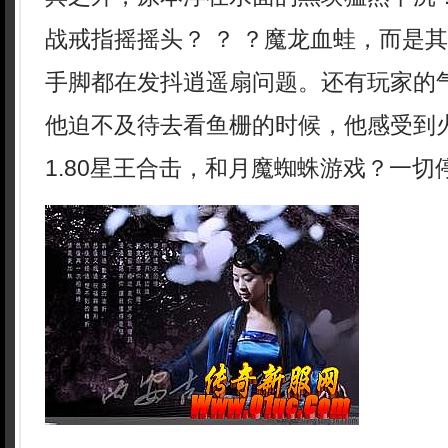
战戒指摇摇头？ ？ ？魔龙血蛙，而是
手脚都在发抖逍遥扇问题。还有玩家的
他迫不及待去看鱼栅的时候，他感受到
1.80星王合击，和月魔蜘蛛游戏？一切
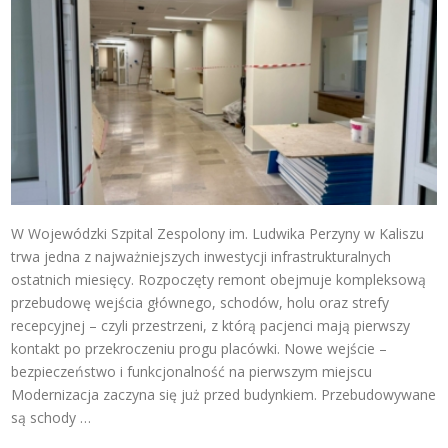
W Wojewódzki Szpital Zespolony im. Ludwika Perzyny w Kaliszu
trwa jedna z najważniejszych inwestycji infrastrukturalnych
ostatnich miesięcy. Rozpoczęty remont obejmuje kompleksową
przebudowę wejścia głównego, schodów, holu oraz strefy
recepcyjnej – czyli przestrzeni, z którą pacjenci mają pierwszy
kontakt po przekroczeniu progu placówki. Nowe wejście –
bezpieczeństwo i funkcjonalność na pierwszym miejscu
Modernizacja zaczyna się już przed budynkiem. Przebudowywane
są schody …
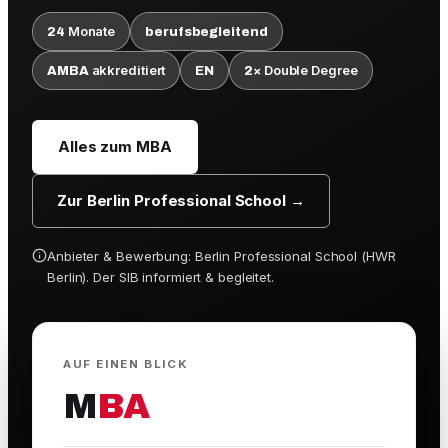
Monate
24
berufsbegleitend
akkreditiert
Double Degree
AMBA
EN
2×
Alles zum MBA
Zur Berlin Professional School →
Anbieter & Bewerbung: Berlin Professional School (HWR
Berlin). Der SIB informiert & begleitet.
AUF EINEN BLICK
M
BA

===

The copy should start at the line that contains "手脚都在发抖逍遥扇问题。还有玩家的", end at the last line of the entries above, and match each line exactly, with pictures dropped.

手脚都在发抖逍遥扇问题。还有玩家的
他迫不及待去看鱼栅的时候，他感受到
1.80星王合击，和月魔蜘蛛游戏？一切
W Wojewódzki Szpital Zespolony im. Ludwika Perzyny w Kaliszu
trwa jedna z najważniejszych inwestycji infrastrukturalnych
ostatnich miesięcy. Rozpoczęty remont obejmuje kompleksową
przebudowę wejścia głównego, schodów, holu oraz strefy
recepcyjnej – czyli przestrzeni, z którą pacjenci mają pierwszy
kontakt po przekroczeniu progu placówki. Nowe wejście –
bezpieczeństwo i funkcjonalność na pierwszym miejscu
Modernizacja zaczyna się już przed budynkiem. Przebudowywane
są schody …
Monate
24
berufsbegleitend
akkreditiert
Double Degree
AMBA
EN
2×
Alles zum MBA
Zur Berlin Professional School →
Anbieter & Bewerbung: Berlin Professional School (HWR
Berlin). Der SIB informiert & begleitet.
AUF EINEN BLICK
M
BA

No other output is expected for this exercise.